• [Exercise instructions]: Please return the lines, both ends included, that run from the one containing "クだよ」とかわいらしくファン" to the last line of the data below, exactly and alone.
>>
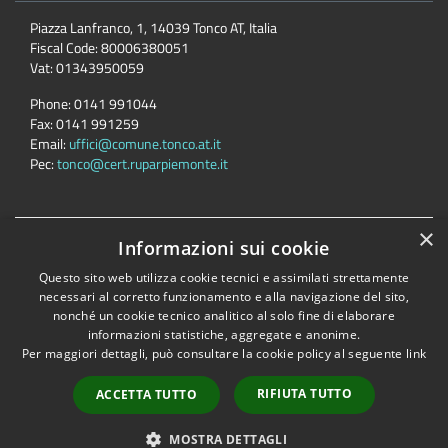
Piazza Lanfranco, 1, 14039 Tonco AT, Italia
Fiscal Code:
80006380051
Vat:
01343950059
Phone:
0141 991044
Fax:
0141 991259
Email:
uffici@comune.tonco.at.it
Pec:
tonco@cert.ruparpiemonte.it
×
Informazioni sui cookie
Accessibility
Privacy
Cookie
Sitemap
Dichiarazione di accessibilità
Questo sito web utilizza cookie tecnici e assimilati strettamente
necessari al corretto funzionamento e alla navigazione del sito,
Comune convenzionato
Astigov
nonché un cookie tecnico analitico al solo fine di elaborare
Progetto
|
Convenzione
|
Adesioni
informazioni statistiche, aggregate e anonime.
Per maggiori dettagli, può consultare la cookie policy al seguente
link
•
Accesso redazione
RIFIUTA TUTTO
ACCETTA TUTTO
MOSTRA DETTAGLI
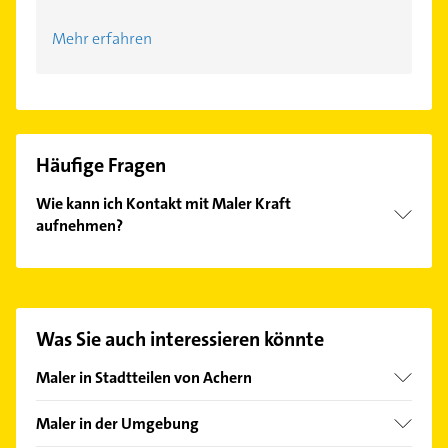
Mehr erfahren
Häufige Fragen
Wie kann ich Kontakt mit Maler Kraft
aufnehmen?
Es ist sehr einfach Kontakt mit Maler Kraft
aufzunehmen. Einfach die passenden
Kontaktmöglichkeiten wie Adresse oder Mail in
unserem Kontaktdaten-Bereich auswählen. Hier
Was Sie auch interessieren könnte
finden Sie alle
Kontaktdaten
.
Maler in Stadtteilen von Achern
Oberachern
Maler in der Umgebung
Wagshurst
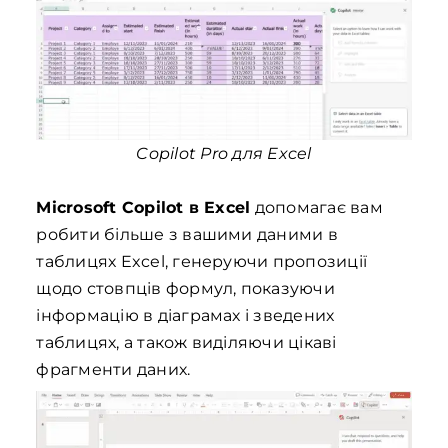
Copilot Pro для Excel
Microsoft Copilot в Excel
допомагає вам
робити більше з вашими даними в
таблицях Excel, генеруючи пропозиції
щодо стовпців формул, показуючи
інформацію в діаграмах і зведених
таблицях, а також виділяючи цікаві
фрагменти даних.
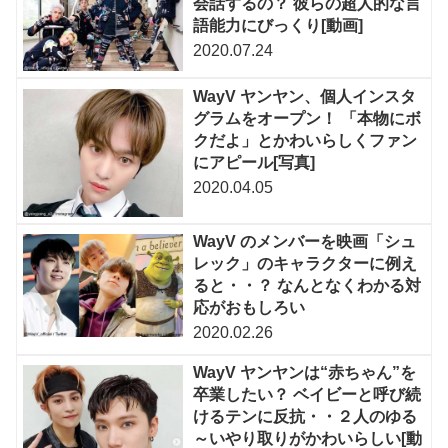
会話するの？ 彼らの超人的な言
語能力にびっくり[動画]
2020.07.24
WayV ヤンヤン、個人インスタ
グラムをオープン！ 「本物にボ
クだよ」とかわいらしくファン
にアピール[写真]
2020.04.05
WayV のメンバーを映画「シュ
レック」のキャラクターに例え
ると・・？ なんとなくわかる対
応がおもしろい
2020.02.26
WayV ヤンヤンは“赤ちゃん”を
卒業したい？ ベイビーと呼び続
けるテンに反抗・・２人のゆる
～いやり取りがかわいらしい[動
<<
• [Answer for the task]:
クだよ」とかわいらしくファン
にアピール[写真]
2020.04.05
WayV のメンバーを映画「シュ
レック」のキャラクターに例え
ると・・？ なんとなくわかる対
応がおもしろい
2020.02.26
WayV ヤンヤンは“赤ちゃん”を
卒業したい？ ベイビーと呼び続
けるテンに反抗・・２人のゆる
～いやり取りがかわいらしい[動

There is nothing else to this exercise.